Abstract Body (Do not enter title and authors here): Background: Pulmonary arterial hypertension (PAH) is a progressive and fatal disease initiated by injured pulmonary artery endothelial cells (PAECs). Although PAH disproportionately affects females, males consistently exhibit worse outcomes. Our prior work identified a greater susceptibility of male PAECs to necrosis and inflammatory damage. At the same time, the expression of the Receptor for Advanced Glycation Endproducts (RAGE) that controls cellular repair is inherently low in male’s pulmonary endothelial cells (ECs) and further reduced in male PAH PAECs. The resulting persistent endothelial injury is a known trigger of Endothelial-to-Mesenchymal Transition (EndoMT), a critical contributor to vascular remodeling.
Hypothesis: We hypothesize that an insufficient RAGE signaling in male ECs promotes EndoMT, compromises endothelial barrier integrity, accelerates fibrosis, and drives PAH development.

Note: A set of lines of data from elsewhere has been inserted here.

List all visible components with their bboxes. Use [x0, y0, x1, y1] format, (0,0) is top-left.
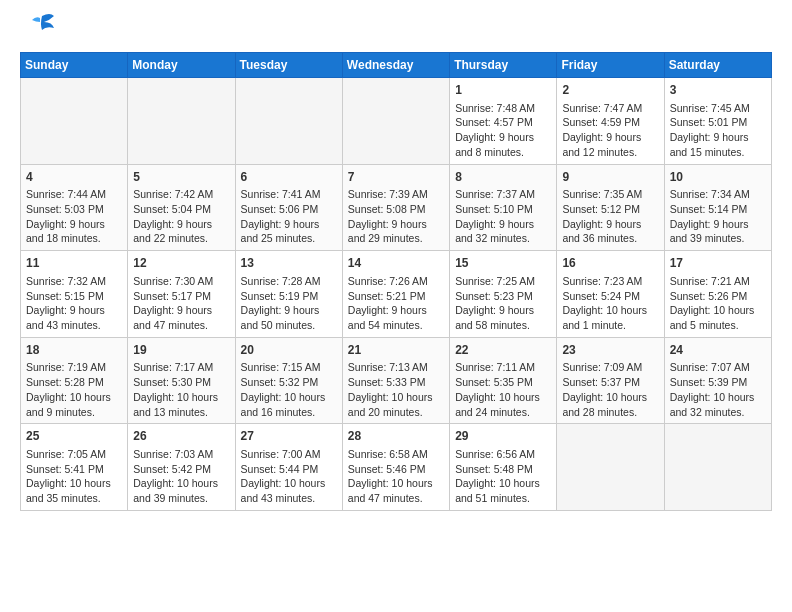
day-info: Sunset: 5:01 PM	[670, 115, 766, 130]
day-info: Daylight: 10 hours	[241, 390, 337, 405]
day-info: Daylight: 9 hours	[241, 217, 337, 232]
day-info: Sunset: 5:06 PM	[241, 202, 337, 217]
day-info: Sunrise: 6:58 AM	[348, 447, 444, 462]
day-info: and 25 minutes.	[241, 231, 337, 246]
day-info: Daylight: 10 hours	[241, 476, 337, 491]
day-number: 3	[670, 82, 766, 99]
calendar-cell: 21Sunrise: 7:13 AMSunset: 5:33 PMDayligh…	[342, 337, 449, 424]
day-number: 15	[455, 255, 551, 272]
day-number: 14	[348, 255, 444, 272]
day-info: and 43 minutes.	[26, 318, 122, 333]
day-info: Daylight: 9 hours	[455, 303, 551, 318]
day-info: and 58 minutes.	[455, 318, 551, 333]
day-info: and 39 minutes.	[670, 231, 766, 246]
day-info: and 15 minutes.	[670, 145, 766, 160]
day-info: Daylight: 10 hours	[26, 476, 122, 491]
day-number: 5	[133, 169, 229, 186]
page-header	[20, 20, 772, 42]
day-number: 9	[562, 169, 658, 186]
day-info: Sunset: 5:12 PM	[562, 202, 658, 217]
day-number: 28	[348, 428, 444, 445]
day-info: Daylight: 10 hours	[562, 390, 658, 405]
day-info: Daylight: 10 hours	[348, 390, 444, 405]
calendar-cell: 6Sunrise: 7:41 AMSunset: 5:06 PMDaylight…	[235, 164, 342, 251]
calendar-cell: 7Sunrise: 7:39 AMSunset: 5:08 PMDaylight…	[342, 164, 449, 251]
calendar-cell: 18Sunrise: 7:19 AMSunset: 5:28 PMDayligh…	[21, 337, 128, 424]
day-number: 13	[241, 255, 337, 272]
week-row-5: 25Sunrise: 7:05 AMSunset: 5:41 PMDayligh…	[21, 424, 772, 511]
day-info: and 32 minutes.	[670, 405, 766, 420]
day-info: Sunset: 5:32 PM	[241, 375, 337, 390]
day-info: Daylight: 9 hours	[348, 303, 444, 318]
day-info: Daylight: 10 hours	[670, 390, 766, 405]
day-info: Sunrise: 7:34 AM	[670, 187, 766, 202]
day-info: Sunrise: 7:03 AM	[133, 447, 229, 462]
day-info: and 36 minutes.	[562, 231, 658, 246]
day-info: Sunset: 5:28 PM	[26, 375, 122, 390]
day-info: and 35 minutes.	[26, 491, 122, 506]
calendar-cell	[557, 424, 664, 511]
day-info: Daylight: 10 hours	[133, 476, 229, 491]
calendar-table: SundayMondayTuesdayWednesdayThursdayFrid…	[20, 52, 772, 511]
day-info: Sunrise: 7:42 AM	[133, 187, 229, 202]
day-info: Daylight: 10 hours	[133, 390, 229, 405]
day-info: Sunset: 5:37 PM	[562, 375, 658, 390]
calendar-cell: 24Sunrise: 7:07 AMSunset: 5:39 PMDayligh…	[664, 337, 771, 424]
day-info: Daylight: 10 hours	[455, 476, 551, 491]
day-info: Sunset: 5:04 PM	[133, 202, 229, 217]
day-info: Sunset: 5:42 PM	[133, 462, 229, 477]
day-info: and 47 minutes.	[133, 318, 229, 333]
week-row-3: 11Sunrise: 7:32 AMSunset: 5:15 PMDayligh…	[21, 251, 772, 338]
weekday-header-row: SundayMondayTuesdayWednesdayThursdayFrid…	[21, 53, 772, 78]
day-info: Sunrise: 7:47 AM	[562, 101, 658, 116]
day-info: and 54 minutes.	[348, 318, 444, 333]
day-info: and 12 minutes.	[562, 145, 658, 160]
day-number: 17	[670, 255, 766, 272]
weekday-header-tuesday: Tuesday	[235, 53, 342, 78]
day-info: Sunrise: 7:17 AM	[133, 360, 229, 375]
day-info: Sunrise: 7:23 AM	[562, 274, 658, 289]
day-info: and 43 minutes.	[241, 491, 337, 506]
day-info: and 20 minutes.	[348, 405, 444, 420]
calendar-cell: 25Sunrise: 7:05 AMSunset: 5:41 PMDayligh…	[21, 424, 128, 511]
day-info: Sunrise: 7:45 AM	[670, 101, 766, 116]
day-info: and 50 minutes.	[241, 318, 337, 333]
calendar-cell	[235, 78, 342, 165]
day-info: Sunrise: 7:15 AM	[241, 360, 337, 375]
day-info: Sunrise: 7:11 AM	[455, 360, 551, 375]
day-info: Sunset: 5:41 PM	[26, 462, 122, 477]
day-info: Daylight: 10 hours	[455, 390, 551, 405]
day-info: Sunrise: 7:05 AM	[26, 447, 122, 462]
day-info: and 9 minutes.	[26, 405, 122, 420]
calendar-cell: 16Sunrise: 7:23 AMSunset: 5:24 PMDayligh…	[557, 251, 664, 338]
day-info: Sunrise: 7:48 AM	[455, 101, 551, 116]
day-number: 16	[562, 255, 658, 272]
day-info: Sunset: 5:10 PM	[455, 202, 551, 217]
calendar-cell: 8Sunrise: 7:37 AMSunset: 5:10 PMDaylight…	[450, 164, 557, 251]
calendar-cell	[128, 78, 235, 165]
day-info: and 22 minutes.	[133, 231, 229, 246]
day-info: Sunrise: 7:37 AM	[455, 187, 551, 202]
calendar-cell: 23Sunrise: 7:09 AMSunset: 5:37 PMDayligh…	[557, 337, 664, 424]
day-info: Sunrise: 7:21 AM	[670, 274, 766, 289]
calendar-cell: 3Sunrise: 7:45 AMSunset: 5:01 PMDaylight…	[664, 78, 771, 165]
day-info: and 16 minutes.	[241, 405, 337, 420]
day-info: Sunrise: 6:56 AM	[455, 447, 551, 462]
calendar-cell: 27Sunrise: 7:00 AMSunset: 5:44 PMDayligh…	[235, 424, 342, 511]
day-info: and 24 minutes.	[455, 405, 551, 420]
calendar-cell	[664, 424, 771, 511]
weekday-header-sunday: Sunday	[21, 53, 128, 78]
day-info: Daylight: 9 hours	[455, 130, 551, 145]
day-info: Sunrise: 7:00 AM	[241, 447, 337, 462]
calendar-cell: 19Sunrise: 7:17 AMSunset: 5:30 PMDayligh…	[128, 337, 235, 424]
day-info: Daylight: 9 hours	[562, 217, 658, 232]
day-info: Sunset: 5:15 PM	[26, 289, 122, 304]
day-info: Sunset: 5:48 PM	[455, 462, 551, 477]
calendar-cell: 17Sunrise: 7:21 AMSunset: 5:26 PMDayligh…	[664, 251, 771, 338]
day-info: Sunset: 5:19 PM	[241, 289, 337, 304]
day-number: 21	[348, 342, 444, 359]
logo	[20, 20, 54, 42]
weekday-header-monday: Monday	[128, 53, 235, 78]
calendar-cell	[21, 78, 128, 165]
day-info: Sunset: 5:17 PM	[133, 289, 229, 304]
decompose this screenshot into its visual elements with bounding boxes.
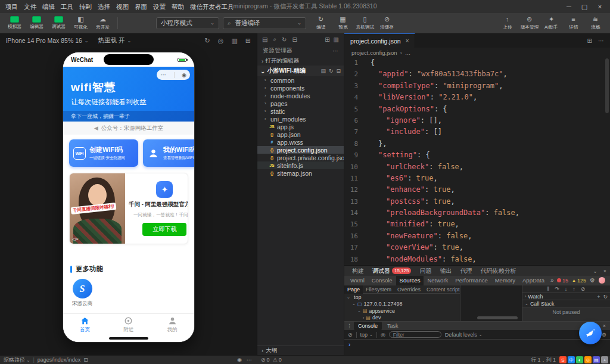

Methods: Twelve-week-old male and female RAGE knockout (KO) and wild-type (WT) rats were evaluated for pulmonary hemodynamics, endothelial barrier integrity, and fibrosis. Pulmonary ECs were isolated to assess EndoMT markers, angiogenic function, migration, and invasiveness. To investigate the potential contribution of sex hormones, RAGE KO and WT rats were gonadectomized 4 weeks before the hemodynamic assessment.
Results: Only male RAGE KO rats developed spontaneous PAH, evidenced by elevated right ventricular systolic pressure, increased Fulton index, and small pulmonary artery remodeling. These effects persisted in orchiectomized KO males, indicating a sex hormone-independent mechanism. Lung histology revealed extensive perivascular fibrosis. Elevated extravasation of FITC-dextran in males confirmed a disrupted pulmonary endothelial barrier. Isolated male KO-derived PAECs showed a significant increase in TGF-β (1.63 ± 0.18 vs. 1.0 ± 0.14; p < 0.05), TGF-βR1 (3.0 ± 0.3 vs. 1.0 ± 0.1; p = 0.0017), and TGF-βR2 (5.4 ± 0.6 vs. 1.0 ± 0.1; p < 0.001), alongside a ~7-fold reduction in CD31. Functional assays confirmed an impaired angiogenesis and increased invasiveness of male KO PAECs. No significant changes were observed in females.
Conclusion: Loss of endothelial RAGE in males initiates a cascade of pathological events, including EndoMT, endothelial barrier failure, and fibrosis, ultimately leading to spontaneous PAH. These effects highlight the increased sensitivity of males to inadequate endothelial repair, occurring independently of sex hormones.